To do
Copy out the data below. Keep every word as it is.

[Extracted page text data]
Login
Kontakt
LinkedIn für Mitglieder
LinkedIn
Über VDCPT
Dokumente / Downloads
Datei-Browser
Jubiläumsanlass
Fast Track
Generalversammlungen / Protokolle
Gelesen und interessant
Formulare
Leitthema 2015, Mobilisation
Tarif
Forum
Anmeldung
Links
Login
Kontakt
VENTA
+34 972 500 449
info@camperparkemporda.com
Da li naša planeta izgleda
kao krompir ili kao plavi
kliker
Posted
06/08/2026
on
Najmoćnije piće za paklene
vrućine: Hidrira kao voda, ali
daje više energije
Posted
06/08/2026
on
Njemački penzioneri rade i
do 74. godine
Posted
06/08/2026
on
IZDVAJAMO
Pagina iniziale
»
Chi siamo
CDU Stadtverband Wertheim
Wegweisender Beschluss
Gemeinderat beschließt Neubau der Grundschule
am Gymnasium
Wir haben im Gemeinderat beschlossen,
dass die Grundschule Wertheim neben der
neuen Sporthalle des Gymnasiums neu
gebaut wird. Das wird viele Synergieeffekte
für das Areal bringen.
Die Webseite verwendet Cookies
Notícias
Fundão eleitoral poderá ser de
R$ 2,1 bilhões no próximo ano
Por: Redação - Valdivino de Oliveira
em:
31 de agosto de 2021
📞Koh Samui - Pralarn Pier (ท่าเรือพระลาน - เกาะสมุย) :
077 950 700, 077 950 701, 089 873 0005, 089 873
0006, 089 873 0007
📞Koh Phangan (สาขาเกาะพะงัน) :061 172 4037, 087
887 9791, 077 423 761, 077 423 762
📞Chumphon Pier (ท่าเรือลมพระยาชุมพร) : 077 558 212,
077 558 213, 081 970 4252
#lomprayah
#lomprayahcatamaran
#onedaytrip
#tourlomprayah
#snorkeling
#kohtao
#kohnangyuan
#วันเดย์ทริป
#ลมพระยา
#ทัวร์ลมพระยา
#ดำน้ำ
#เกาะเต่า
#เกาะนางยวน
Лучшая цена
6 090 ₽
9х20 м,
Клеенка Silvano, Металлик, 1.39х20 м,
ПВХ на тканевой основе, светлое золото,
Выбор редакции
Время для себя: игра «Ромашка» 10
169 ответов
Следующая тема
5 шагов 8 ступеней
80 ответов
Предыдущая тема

Output for this exercise
Login
Kontakt
LinkedIn für Mitglieder
LinkedIn
Über VDCPT
Dokumente / Downloads
Datei-Browser
Jubiläumsanlass
Fast Track
Generalversammlungen / Protokolle
Gelesen und interessant
Formulare
Leitthema 2015, Mobilisation
Tarif
Forum
Anmeldung
Links
Login
Kontakt
VENTA
+34 972 500 449
info@camperparkemporda.com
Da li naša planeta izgleda
kao krompir ili kao plavi
kliker
Posted
06/08/2026
on
Najmoćnije piće za paklene
vrućine: Hidrira kao voda, ali
daje više energije
Posted
06/08/2026
on
Njemački penzioneri rade i
do 74. godine
Posted
06/08/2026
on
IZDVAJAMO
Pagina iniziale
»
Chi siamo
CDU Stadtverband Wertheim
Wegweisender Beschluss
Gemeinderat beschließt Neubau der Grundschule
am Gymnasium
Wir haben im Gemeinderat beschlossen,
dass die Grundschule Wertheim neben der
neuen Sporthalle des Gymnasiums neu
gebaut wird. Das wird viele Synergieeffekte
für das Areal bringen.
Die Webseite verwendet Cookies
Notícias
Fundão eleitoral poderá ser de
R$ 2,1 bilhões no próximo ano
Por: Redação - Valdivino de Oliveira
em:
31 de agosto de 2021
📞Koh Samui - Pralarn Pier (ท่าเรือพระลาน - เกาะสมุย) :
077 950 700, 077 950 701, 089 873 0005, 089 873
0006, 089 873 0007
📞Koh Phangan (สาขาเกาะพะงัน) :061 172 4037, 087
887 9791, 077 423 761, 077 423 762
📞Chumphon Pier (ท่าเรือลมพระยาชุมพร) : 077 558 212,
077 558 213, 081 970 4252
#lomprayah
#lomprayahcatamaran
#onedaytrip
#tourlomprayah
#snorkeling
#kohtao
#kohnangyuan
#วันเดย์ทริป
#ลมพระยา
#ทัวร์ลมพระยา
#ดำน้ำ
#เกาะเต่า
#เกาะนางยวน
Лучшая цена
6 090 ₽
9х20 м,
Клеенка Silvano, Металлик, 1.39х20 м,
ПВХ на тканевой основе, светлое золото,
Выбор редакции
Время для себя: игра «Ромашка» 10
169 ответов
Следующая тема
5 шагов 8 ступеней
80 ответов
Предыдущая тема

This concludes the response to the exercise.